§ What this task involves: While copying the entries exactly, leave out each picture they contain.

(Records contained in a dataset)
■ ■ ■ ■ ■ ■ ■

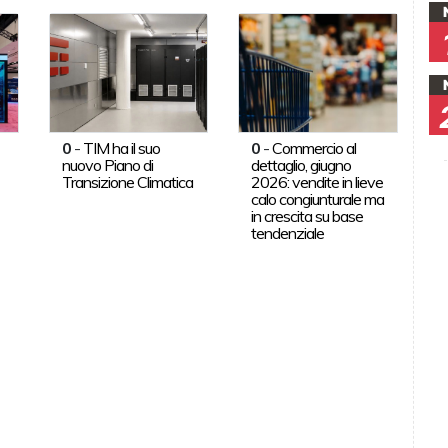
0
-
TIM ha il suo
0
-
Commercio al
nuovo Piano di
dettaglio, giugno
Transizione Climatica
2026: vendite in lieve
calo congiunturale ma
in crescita su base
tendenziale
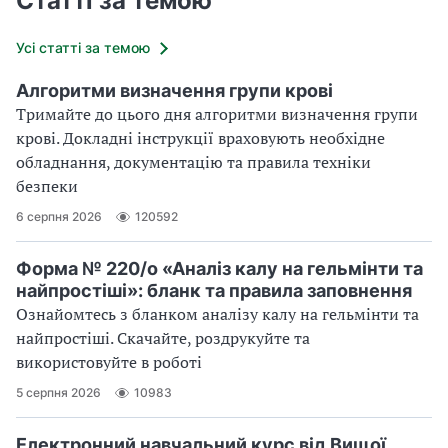
Статті за темою
Усі статті за темою
Алгоритми визначення групи крові
Тримайте до цього дня алгоритми визначення групи
крові. Докладні інструкції враховують необхідне
обладнання, документацію та правила техніки
безпеки
6 серпня 2026
120592
Форма № 220/о «Аналіз калу на гельмінти та
найпростіші»: бланк та правила заповнення
Ознайомтесь з бланком аналізу калу на гельмінти та
найпростіші. Скачайте, роздрукуйте та
використовуйте в роботі
5 серпня 2026
10983
Електронний навчальний курс від Вищої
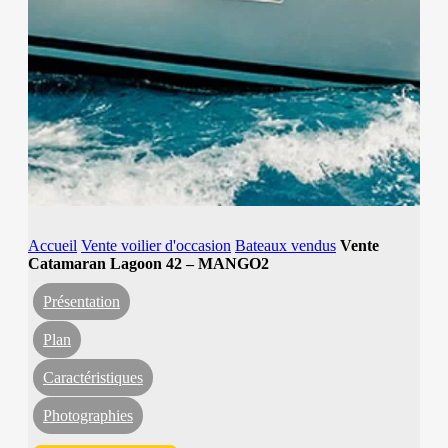
Accueil
Vente voilier d'occasion
Bateaux vendus
Vente
Catamaran Lagoon 42 – MANGO2
Présentation
Plan
Caractéristiques
Photographies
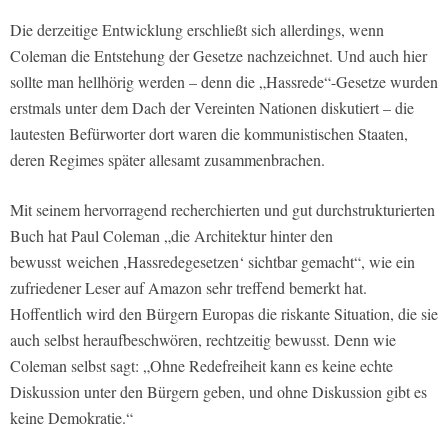
Die derzeitige Entwicklung erschließt sich allerdings, wenn
Coleman die Entstehung der Gesetze nachzeichnet. Und auch hier
sollte man hellhörig werden – denn die „Hassrede“-Gesetze wurden
erstmals unter dem Dach der Vereinten Nationen diskutiert – die
lautesten Befürworter dort waren die kommunistischen Staaten,
deren Regimes später allesamt zusammenbrachen.
Mit seinem hervorragend recherchierten und gut durchstrukturierten
Buch hat Paul Coleman „die Architektur hinter den
bewusst weichen ,Hassredegesetzen‘ sichtbar gemacht“, wie ein
zufriedener Leser auf Amazon sehr treffend bemerkt hat.
Hoffentlich wird den Bürgern Europas die riskante Situation, die sie
auch selbst heraufbeschwören, rechtzeitig bewusst. Denn wie
Coleman selbst sagt: „Ohne Redefreiheit kann es keine echte
Diskussion unter den Bürgern geben, und ohne Diskussion gibt es
keine Demokratie.“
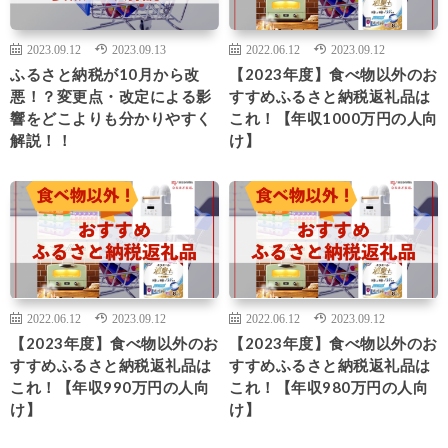
2023.09.12
2023.09.13
2022.06.12
2023.09.12
ふるさと納税が10月から改
【2023年度】食べ物以外のお
悪！？変更点・改定による影
すすめふるさと納税返礼品は
響をどこよりも分かりやすく
これ！【年収1000万円の人向
解説！！
け】
2022.06.12
2023.09.12
2022.06.12
2023.09.12
【2023年度】食べ物以外のお
【2023年度】食べ物以外のお
すすめふるさと納税返礼品は
すすめふるさと納税返礼品は
これ！【年収990万円の人向
これ！【年収980万円の人向
け】
け】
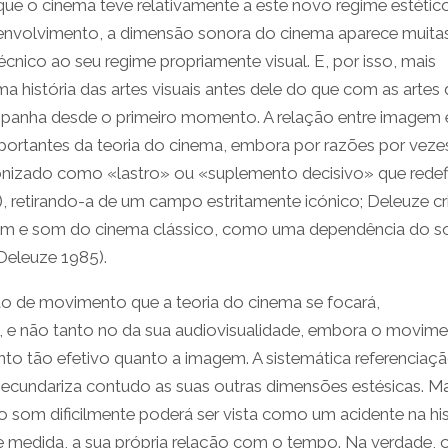
que o cinema teve relativamente a este novo regime estéti
envolvimento, a dimensão sonora do cinema aparece muita
nico ao seu regime propriamente visual. E, por isso, mais
 história das artes visuais antes dele do que com as artes
panha desde o primeiro momento. A relação entre imagem
portantes da teoria do cinema, embora por razões por vez
ronizado como «lastro» ou «suplemento decisivo» que redef
, retirando-a de um campo estritamente icónico; Deleuze cri
agem e som do cinema clássico, como uma dependência do 
 Deleuze 1985).
 de movimento que a teoria do cinema se focará,
vo, e não tanto no da sua audiovisualidade, embora o movim
nto tão efetivo quanto a imagem. A sistemática referenciaç
undariza contudo as suas outras dimensões estésicas. M
om dificilmente poderá ser vista como um acidente na his
 medida, a sua própria relação com o tempo. Na verdade,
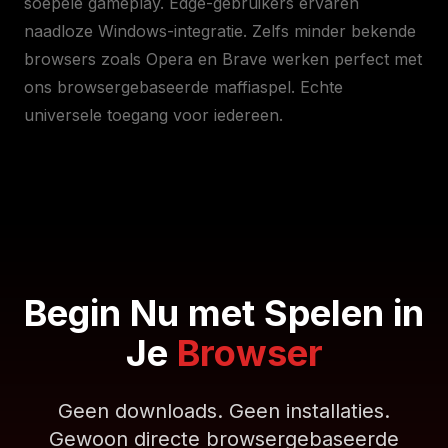
soepele gameplay. Edge-gebruikers ervaren
naadloze Windows-integratie. Zelfs minder bekende
browsers zoals Opera en Brave werken perfect met
ons browsergebaseerde maffiaspel. Echte
universele toegang voor iedereen.
Begin Nu met Spelen in
Je
Browser
Geen downloads. Geen installaties.
Gewoon directe browsergebaseerde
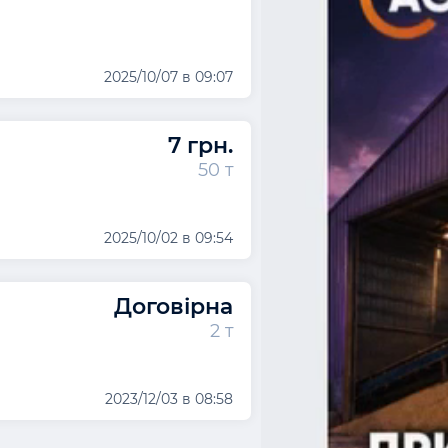
2025/10/07 в 09:07
7 грн.
50 т
2025/10/02 в 09:54
Договірна
2 т
2023/12/03 в 08:58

■ ■ ■ ■ ■ ■ ■

§ Answer to this exercise:
0
-
TIM ha il suo
0
-
Commercio al
nuovo Piano di
dettaglio, giugno
Transizione Climatica
2026: vendite in lieve
calo congiunturale ma
in crescita su base
tendenziale
Статті за темою
Усі статті за темою
Алгоритми визначення групи крові
Тримайте до цього дня алгоритми визначення групи
крові. Докладні інструкції враховують необхідне
обладнання, документацію та правила техніки
безпеки
6 серпня 2026
120592
Форма № 220/о «Аналіз калу на гельмінти та
найпростіші»: бланк та правила заповнення
Ознайомтесь з бланком аналізу калу на гельмінти та
найпростіші. Скачайте, роздрукуйте та
використовуйте в роботі
5 серпня 2026
10983
Електронний навчальний курс від Вищої
Accueil
Vente voilier d'occasion
Bateaux vendus
Vente
Catamaran Lagoon 42 – MANGO2
Présentation
Plan
Caractéristiques
Photographies
Die derzeitige Entwicklung erschließt sich allerdings, wenn
Coleman die Entstehung der Gesetze nachzeichnet. Und auch hier
sollte man hellhörig werden – denn die „Hassrede“-Gesetze wurden
erstmals unter dem Dach der Vereinten Nationen diskutiert – die
lautesten Befürworter dort waren die kommunistischen Staaten,
deren Regimes später allesamt zusammenbrachen.
Mit seinem hervorragend recherchierten und gut durchstrukturierten
Buch hat Paul Coleman „die Architektur hinter den
bewusst weichen ,Hassredegesetzen‘ sichtbar gemacht“, wie ein
zufriedener Leser auf Amazon sehr treffend bemerkt hat.
Hoffentlich wird den Bürgern Europas die riskante Situation, die sie
auch selbst heraufbeschwören, rechtzeitig bewusst. Denn wie
Coleman selbst sagt: „Ohne Redefreiheit kann es keine echte
Diskussion unter den Bürgern geben, und ohne Diskussion gibt es
keine Demokratie.“
2023.09.12
2023.09.13
2022.06.12
2023.09.12
ふるさと納税が10月から改
【2023年度】食べ物以外のお
悪！？変更点・改定による影
すすめふるさと納税返礼品は
響をどこよりも分かりやすく
これ！【年収1000万円の人向
解説！！
け】
2022.06.12
2023.09.12
2022.06.12
2023.09.12
【2023年度】食べ物以外のお
【2023年度】食べ物以外のお
すすめふるさと納税返礼品は
すすめふるさと納税返礼品は
これ！【年収990万円の人向
これ！【年収980万円の人向
け】
け】
que o cinema teve relativamente a este novo regime estéti
envolvimento, a dimensão sonora do cinema aparece muita
nico ao seu regime propriamente visual. E, por isso, mais
 história das artes visuais antes dele do que com as artes
panha desde o primeiro momento. A relação entre imagem
portantes da teoria do cinema, embora por razões por vez
ronizado como «lastro» ou «suplemento decisivo» que redef
, retirando-a de um campo estritamente icónico; Deleuze cri
agem e som do cinema clássico, como uma dependência do 
 Deleuze 1985).
 de movimento que a teoria do cinema se focará,
vo, e não tanto no da sua audiovisualidade, embora o movim
nto tão efetivo quanto a imagem. A sistemática referenciaç
undariza contudo as suas outras dimensões estésicas. M
om dificilmente poderá ser vista como um acidente na his
 medida, a sua própria relação com o tempo. Na verdade,
soepele gameplay. Edge-gebruikers ervaren
naadloze Windows-integratie. Zelfs minder bekende
browsers zoals Opera en Brave werken perfect met
ons browsergebaseerde maffiaspel. Echte
universele toegang voor iedereen.
Begin Nu met Spelen in
Je
Browser
Geen downloads. Geen installaties.
Gewoon directe browsergebaseerde
2025/10/07 в 09:07
7 грн.
50 т
2025/10/02 в 09:54
Договірна
2 т
2023/12/03 в 08:58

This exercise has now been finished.